Looks like the boys took a hard hit......a very hard hit. 

Absolutely sucks.


----------



## Poccington (Jan 16, 2019)

CENTCOM. has confirmed the four personnel who died as two US service members, one DOD civilian and one contractor.

Three US service members were also wounded in the explosion. Identities are being withheld for 24 hours while families are notified.

RIP to the fallen.


----------



## BlackSmokeRisinG (Jan 16, 2019)

Fuck this....and Fuck Al-Jazeera and that article...

R.I.P. to the soldiers and contractors doing the deed.


----------



## PDL (Jan 16, 2019)

As usual, politicians have the wrong take:

Sen. Chris Coons, D-Del., said Wednesday's attack underscores the danger in Trump's policy.
"The tragic death of three American service members, which has been recently reported, is a reminder both of how lethal ISIS is and how risky an abrupt pullout can be, that it may well encourage ISIS to be more aggressive as our forces begin to depart," he told reporters

The correct answer is:

"Four people died that didn't need to.  Why aren't they home in America yet?"


----------



## LibraryLady (Jan 16, 2019)

Prayers out to those affected by the loss of the fallen. Even more prayers out for the injured and those caring for them

LL


----------



## Kheenbish (Jan 19, 2019)

Update. RIP to the fallen.

https://www.npr.org/2019/01/18/6865...names-of-three-u-s-casualties-in-syria-attack


----------



## Brill (Jan 21, 2019)

I really do feel bad for the surviving family members as this was completely preventable.

I hate the NYT but this is concerning:

A Favorite Restaurant in Syria Led ISIS to Americans


----------



## Gunz (Jan 21, 2019)

RIP to the fallen, prayers out to their families.

Trump's pullout announcement may have had absolutely nothing to do with this. Probably didn't. 

But just as a random observation: when our Group was a month away from standdown and withdrawal, word got around. Our Counterparts knew it and the enemy knew it...and attacks by NVA and VC units in our AO greatly intensified and our casualties tripled. It was like they wanted to give us a kick out the door.


----------



## Marauder06 (Jan 21, 2019)

Ocoka said:


> RIP to the fallen, prayers out to their families.
> 
> Trump's pullout announcement may have had absolutely nothing to do with this. Probably didn't.
> 
> But just as a random observation: when our Group was a month away from standdown and withdrawal, word got around. Our Counterparts knew it and the enemy knew it...and attacks by NVA and VC units in our AO greatly intensified and our casualties tripled. It was like they wanted to give us a kick out the door.

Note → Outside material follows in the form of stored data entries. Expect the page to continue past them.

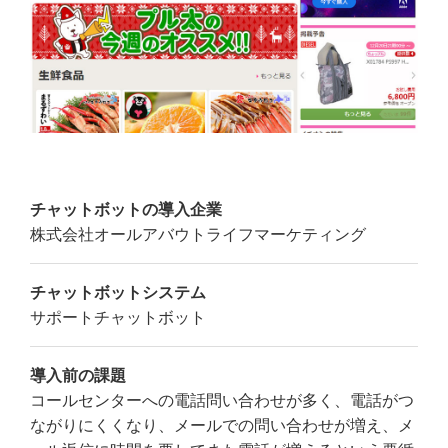
チャットボットの導入企業
株式会社オールアバウトライフマーケティング
チャットボットシステム
サポートチャットボット
導入前の課題
コールセンターへの電話問い合わせが多く、電話がつ
ながりにくくなり、メールでの問い合わせが増え、メ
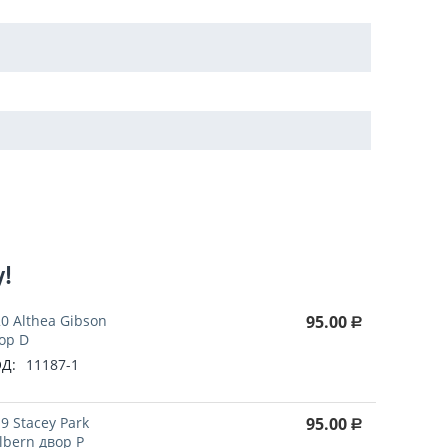
у!
0 Althea Gibson
95.00
Р
ор D
Д:
11187-1
9 Stacey Park
95.00
Р
lbern двор P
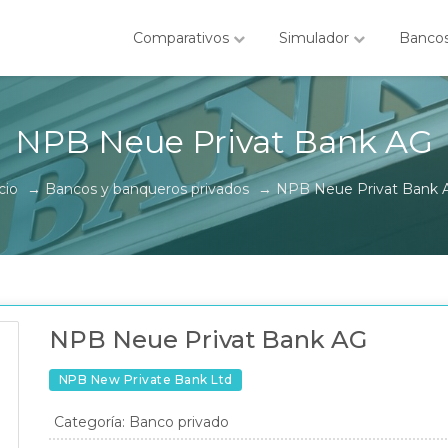
Comparativos
Simulador
Banco
NPB Neue Privat Bank AG
cio
→
Bancos y banqueros privados
→
NPB Neue Privat Bank 
NPB Neue Privat Bank AG
NPB New Private Bank Ltd
Categoría: Banco privado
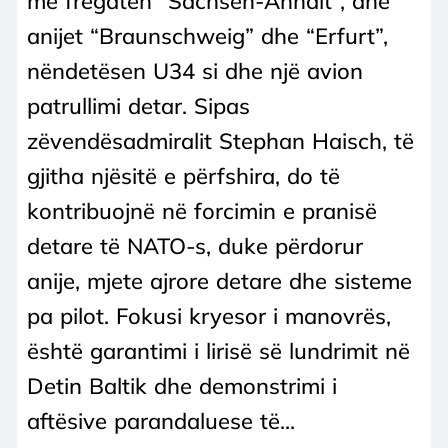
me fregatën “Sachsen-Anhalt”, dhe
anijet “Braunschweig” dhe “Erfurt”,
nëndetësen U34 si dhe një avion
patrullimi detar. Sipas
zëvendësadmiralit Stephan Haisch, të
gjitha njësitë e përfshira, do të
kontribuojnë në forcimin e pranisë
detare të NATO-s, duke përdorur
anije, mjete ajrore detare dhe sisteme
pa pilot. Fokusi kryesor i manovrës,
është garantimi i lirisë së lundrimit në
Detin Baltik dhe demonstrimi i
aftësive parandaluese të...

Do you think any of that had to do with complacency or risk aversion?  “No one wants to get killed on the last patrol?”


----------



## Gunz (Jan 22, 2019)

Marauder06 said:


> Do you think any of that had to do with complacency or risk aversion?  “No one wants to get killed on the last patrol?”

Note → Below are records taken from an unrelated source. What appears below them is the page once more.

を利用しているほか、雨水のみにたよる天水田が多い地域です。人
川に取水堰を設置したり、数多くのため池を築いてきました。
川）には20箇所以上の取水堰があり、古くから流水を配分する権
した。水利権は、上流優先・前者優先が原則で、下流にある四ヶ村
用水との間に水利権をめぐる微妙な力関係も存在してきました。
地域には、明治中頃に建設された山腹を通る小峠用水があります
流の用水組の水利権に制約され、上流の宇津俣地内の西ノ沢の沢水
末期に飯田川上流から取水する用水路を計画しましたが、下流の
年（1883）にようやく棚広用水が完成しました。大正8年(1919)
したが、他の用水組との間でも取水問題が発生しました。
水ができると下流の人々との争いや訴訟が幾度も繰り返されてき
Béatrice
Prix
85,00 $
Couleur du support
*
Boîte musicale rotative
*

I don't think so, sir. Certainly it can happen and has happened. But we were small teams that lived in the bush at all times. We had no where to go to avoid risk and any react would be from a sister unit, on foot...meaning by the time they humped 4 or 5 klicks in the dark we'd probably be dead. In our case at least enemy activity greatly increased in the last two months, they got bolder, took more risks, hit compounds and Group HQ, stepped up infiltration etc. My team got almost overrun a few weeks before Group stand-down and we'd been aggressively patrolling and setting up ambushes every night.


----------



## Brill (Jan 22, 2019)

Marauder06 said:


> Do you think any of that had to do with complacency...



100%

Along with disassociation with reality that they were in a war zone. SDF took Manbij in summer of 2016 if memory serves correctly.


----------